Review by Scott Alexander. Review by Stuart Ritchie. Interview with Jones.
Alexander makes the point that I tried to make, which is that aggregation can produce higher correlation in noisy data. Ritchie says because the correlation between self-control and IQ is only 0.4, it is a bit of a swindle to say that self-control is a big factor explaining why nations with high average IQ do well economically. Among other interesting things in the interview, Jones says
Years of education is terrible measure of human capital. Look at broad-based test scores to get a sense of where a country’s economic future is heading.
Years of education isn’t even a good proxy for education.
Arnold:
That’s part of the reason why my core argument is about effect sizes, not about correlations. I used correlations in the book to some degree because it’s the one statistical tool a good number of readers will be exposed to. But my core story, most formally explicit in my paper with Schneider, “IQ in the Production Function: Evidence from Immigrant Earnings” is that 1 IQ point appears to cause about 1% higher wages for individuals, but 6% higher GDP for nations.

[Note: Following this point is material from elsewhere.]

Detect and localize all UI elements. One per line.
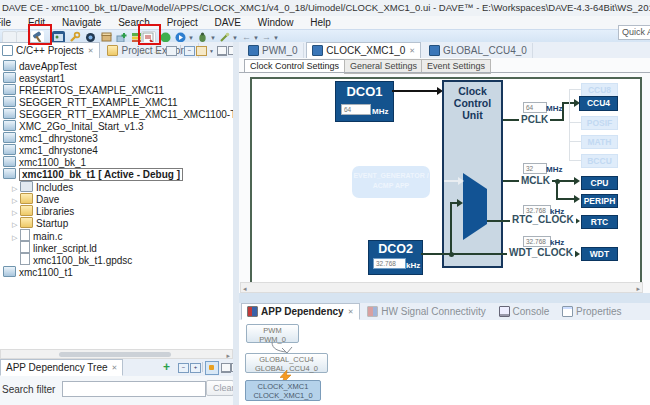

I’ve learned in recent months that quantitatively-informed people outside of economics just understand effect sizes little if at all. You’ll see that the economists who review my book tend to see the importance of effect sizes, but others are routinely confused on the issue.
Magnitude matters, effect size matters. I hope that my readers and my critics will pay attention to effect size, and pay particular attention to equations 1 and 2 of “IQ in the Production Function”. Gamma is perhaps 1 for individuals, perhaps 6 for nations. This is the Paradox of IQ.
Aggregation has nearly nothing to do with that finding under mainstream econometric assumptions. Magnitudes matter, coefficient sizes matter.